= Information provided =
-=-=-

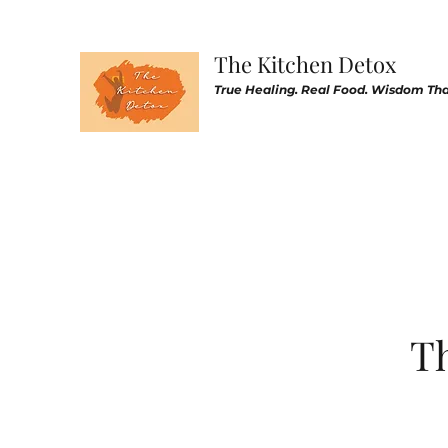
The Kitchen Detox
True Healing. Real Food. Wisdom That
Th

-=-=-

= Exercise =
Retype the data above exactly; pictures are not part of the copy.

= Result =
The Kitchen Detox
True Healing. Real Food. Wisdom That
Th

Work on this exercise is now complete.